# Upstairs Laundry Room Install



## Matt Burks (Jul 19, 2007)

Hello all! I'm a newbie, both here on the forum and to home repair. I've got a project that I'd love to tackle sometime soon. Our house, built in 1935, doesn't have a laundry room in the living area. It's located in the basement which is not accesible from inside the house. To do our laundry we have to gather the clothes from upstairs, walk down to the first floor, out the kitchen door onto the screened in porch, down the stairs to the deck, under the deck into the basement and walk across the basement to the washer and dryer. We live in an area where people can see us if we are outside so it's annoying to even have to get dressed to do laundry.

My plan is to put a laundry closet in the upstairs hallway. Where I'm thinking about putting it, right below there is a closet (on the 1st floor) so running pipes for power/water supply/drain would not be a problem. Right below the closet is where the washer and dryer are located now in the basement. So, everything seems to be in the right place for this project. I've got a friend who does his own remodeling on his house and has done several projects with very good results. I may be able to talk him into assisting me.

I thought I'd get your input on what to watch out for, or any other suggestions you might have.

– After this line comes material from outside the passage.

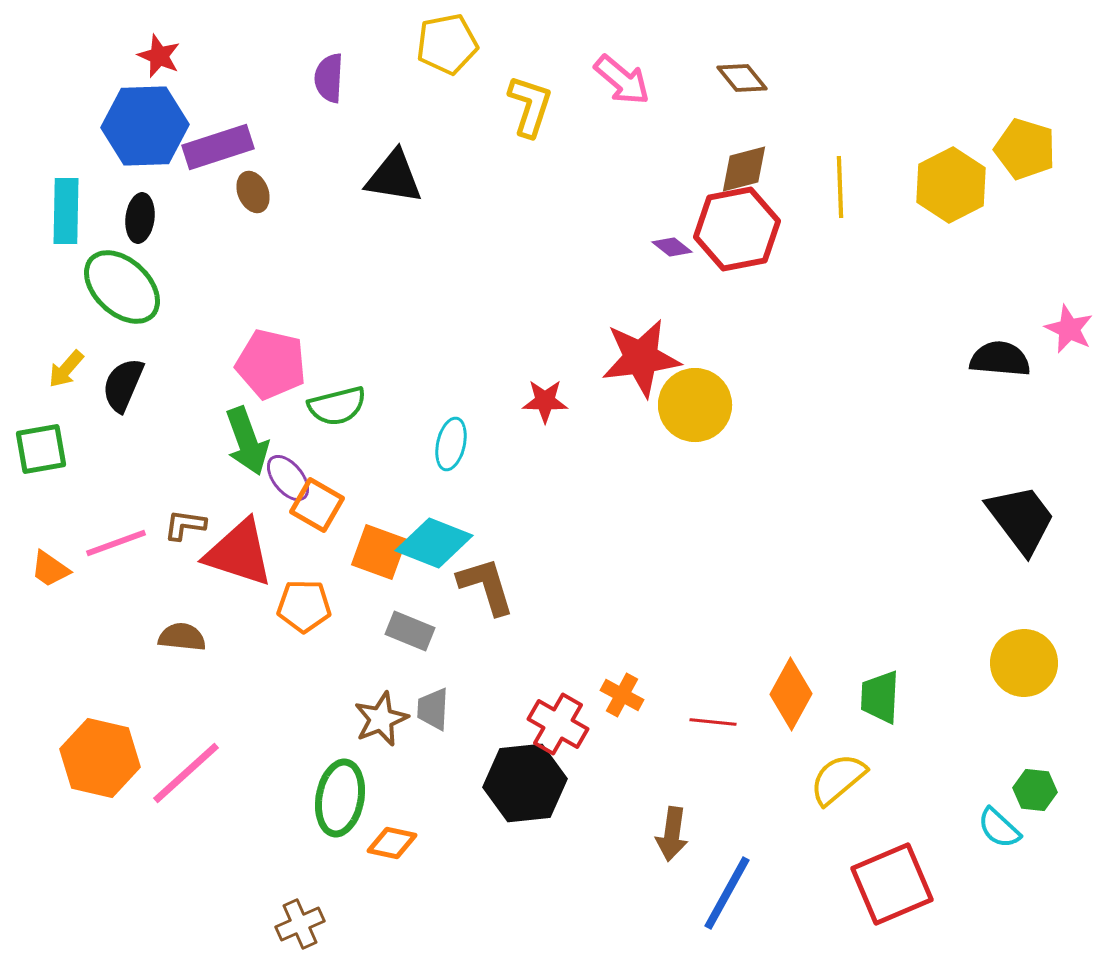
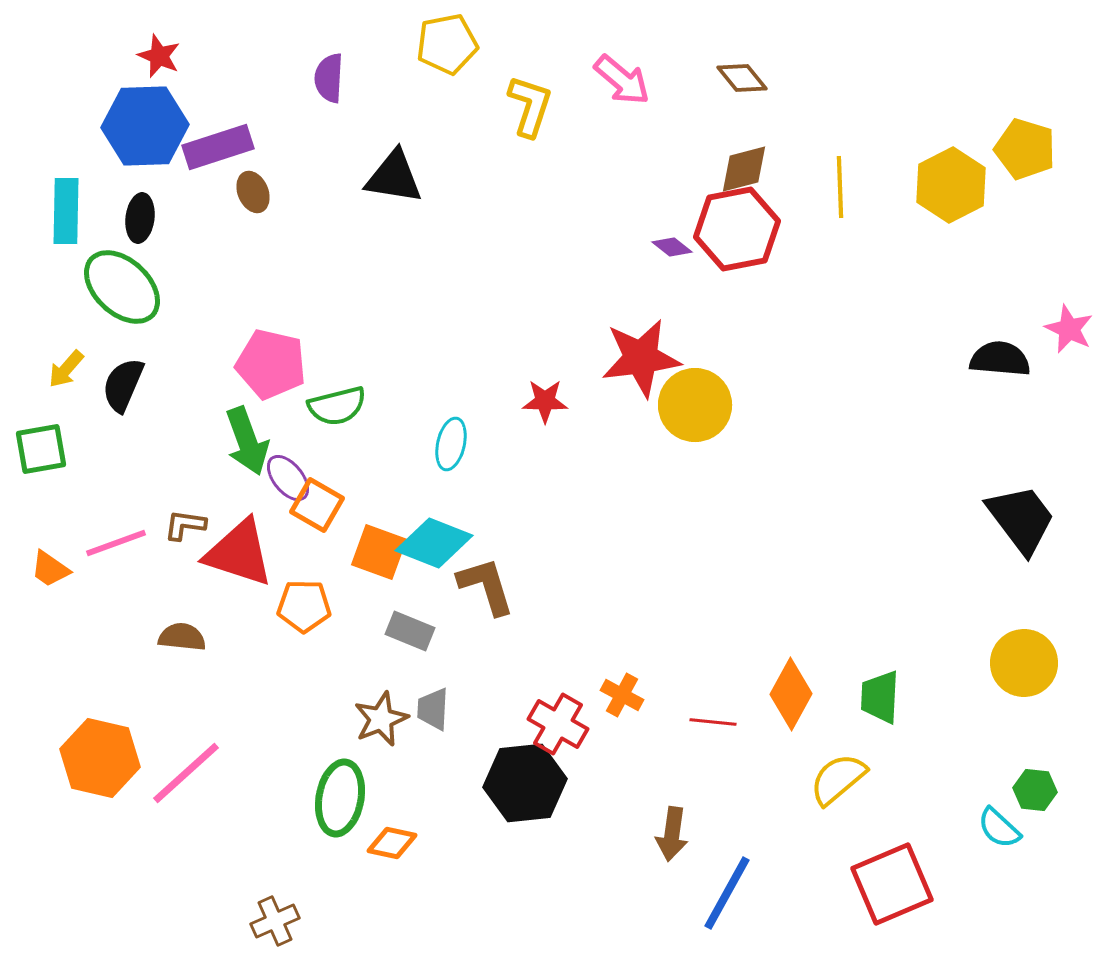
brown cross at (300, 924): moved 25 px left, 3 px up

Thanks in advance, and sorry for the long first post.


----------



## Ron6519 (Mar 28, 2007)

I've put in a few for people. Make sure you install a pan under the washer unit. It has a built in drain if the washer leaks. I also put in the single lever shut off/drain so the supply hoses are not under constant pressure. With a closet setup you will need to plan the install so you can get to this unit so it can be turned on and off. If you're planning one of the stackable configurations, be aware that the dryer duct needs to be cleaned out on a regular occasion and it needs to be vented to the exterior. Some dryers need an accessory kit if you want to use an exhaust other then the rear one. Some dryers have side (2) options and a bottom option. Some do not. Plan the duct route before you buy the dryer. You need to minimize the ductwork turns to achieve maximum exhaust capability and ease of cleaning.
Ron


----------



## Matt Burks (Jul 19, 2007)

We currently have a washer and dryer that we're planning on putting in this closet. The vent will be out the back. What are something to consider when installing a roof vent. The back of the dryer will be just a few feet away from the inside of the roof so I'm guessing that would be the easiest way to vent it.


----------



## Ron6519 (Mar 28, 2007)

You want the shortest, most direct route to the vent. You want the vent installed so it doesn't leak. You want the vent pipe insulated as it goes through any unheated space. 
I would also install a washer pan under the unit with a drain in case of leaks.
Ron


----------